Note: this is part of our series on gay physical health.
Did you know that gay and bisexual people smoke way more than their straight counterparts?
51% more, to be precise.
We know this from an extensive study titled "Tobacco Use at the Intersection of Sex and Sexual Identity in the U.S., 2007–2020."
This investigation combined the results of 30 different studies, conducted over the span of 13 years, and involving more than a million participants. When we delve deeper into the data, the results are indeed shocking.
In terms of overall current smoking prevalence, almost 29 out of every 100 individuals in the LGBT community are smokers.
This rate is notably higher than the 19 out of every 100 smokers among heterosexuals. Moreover, smoking habits differ across subgroups within the LGBT community. Bisexual women top the list, with 38 out of 100 reporting they smoke, followed by lesbians, gay men, and bisexual men.
Such disproportionate rates of tobacco use raise a critical question: Why does the LGBT community have a higher prevalence of smoking?
This significant health disparity can be attributed to a complex interplay of social, economic, and psychological factors.
LGBT individuals frequently encounter discrimination and stigma due to their sexual orientation, which can contribute to a heightened level of chronic stress. This stress can prompt individuals to resort to smoking as a coping mechanism.
Alongside this, the LGBT community reports higher rates of mental health disorders, possibly triggered or worsened by the stigma and discrimination they face. The co-occurrence of these mental health issues can further increase the tendency to smoke.
Poverty and inadequate access to quality healthcare are two more factors that intensify this issue. Economically disadvantaged individuals often find it challenging to afford preventative healthcare services and treatments for smoking-related health problems.
When it comes to healthcare, LGBT people are also less likely to receive culturally sensitive care, deterring them from seeking the help they need to quit smoking.

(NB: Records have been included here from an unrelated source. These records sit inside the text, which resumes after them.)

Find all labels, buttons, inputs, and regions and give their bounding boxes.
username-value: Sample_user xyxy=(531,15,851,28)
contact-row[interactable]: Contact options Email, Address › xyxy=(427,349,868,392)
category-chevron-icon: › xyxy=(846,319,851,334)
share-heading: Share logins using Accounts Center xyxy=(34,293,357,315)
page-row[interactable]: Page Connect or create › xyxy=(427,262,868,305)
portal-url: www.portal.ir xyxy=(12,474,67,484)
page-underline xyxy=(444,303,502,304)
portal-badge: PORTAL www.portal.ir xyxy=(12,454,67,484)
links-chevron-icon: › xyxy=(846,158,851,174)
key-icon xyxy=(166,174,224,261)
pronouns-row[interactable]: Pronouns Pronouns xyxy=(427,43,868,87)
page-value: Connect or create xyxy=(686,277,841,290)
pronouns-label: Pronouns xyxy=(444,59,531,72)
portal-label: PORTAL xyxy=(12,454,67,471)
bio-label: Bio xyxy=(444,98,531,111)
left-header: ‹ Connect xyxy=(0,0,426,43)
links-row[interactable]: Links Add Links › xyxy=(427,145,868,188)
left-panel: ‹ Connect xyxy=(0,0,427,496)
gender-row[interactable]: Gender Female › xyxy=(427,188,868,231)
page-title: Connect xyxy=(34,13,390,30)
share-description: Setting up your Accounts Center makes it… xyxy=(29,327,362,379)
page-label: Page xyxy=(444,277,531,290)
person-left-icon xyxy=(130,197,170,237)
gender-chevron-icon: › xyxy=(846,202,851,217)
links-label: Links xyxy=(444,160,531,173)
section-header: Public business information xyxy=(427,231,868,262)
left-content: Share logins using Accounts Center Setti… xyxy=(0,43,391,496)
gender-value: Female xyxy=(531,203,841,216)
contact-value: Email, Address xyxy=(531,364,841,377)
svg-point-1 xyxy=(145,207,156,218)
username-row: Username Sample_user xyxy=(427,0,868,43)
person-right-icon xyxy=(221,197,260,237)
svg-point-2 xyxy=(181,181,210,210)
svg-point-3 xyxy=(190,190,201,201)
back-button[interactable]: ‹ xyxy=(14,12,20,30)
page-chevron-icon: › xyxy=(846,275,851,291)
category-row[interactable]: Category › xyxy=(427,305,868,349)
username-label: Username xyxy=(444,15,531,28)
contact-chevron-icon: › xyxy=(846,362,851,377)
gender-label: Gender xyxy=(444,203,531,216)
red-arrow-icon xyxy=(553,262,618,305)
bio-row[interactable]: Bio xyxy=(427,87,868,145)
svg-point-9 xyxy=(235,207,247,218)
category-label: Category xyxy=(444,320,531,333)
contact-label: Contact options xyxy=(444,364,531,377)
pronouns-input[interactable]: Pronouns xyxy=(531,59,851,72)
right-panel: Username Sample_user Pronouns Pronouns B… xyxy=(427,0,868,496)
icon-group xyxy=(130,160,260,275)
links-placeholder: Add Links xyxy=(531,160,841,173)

Further complicating the picture, substance abuse is more common among LGBT individuals, which can exacerbate tobacco use. The situation is especially dire for bisexual women, who report the highest prevalence of smoking.
This suggests that there could be additional intersectional stressors related to both sexual orientation and gender.
These findings underscore the urgent need for action from policymakers, healthcare providers, and researchers. The higher smoking rates within the LGBT community not only point towards a significant health risk for these individuals but also hint at broader systemic disparities that need to be addressed.
Given that smoking remains one of the leading causes of preventable death globally, tackling this issue should be a high priority.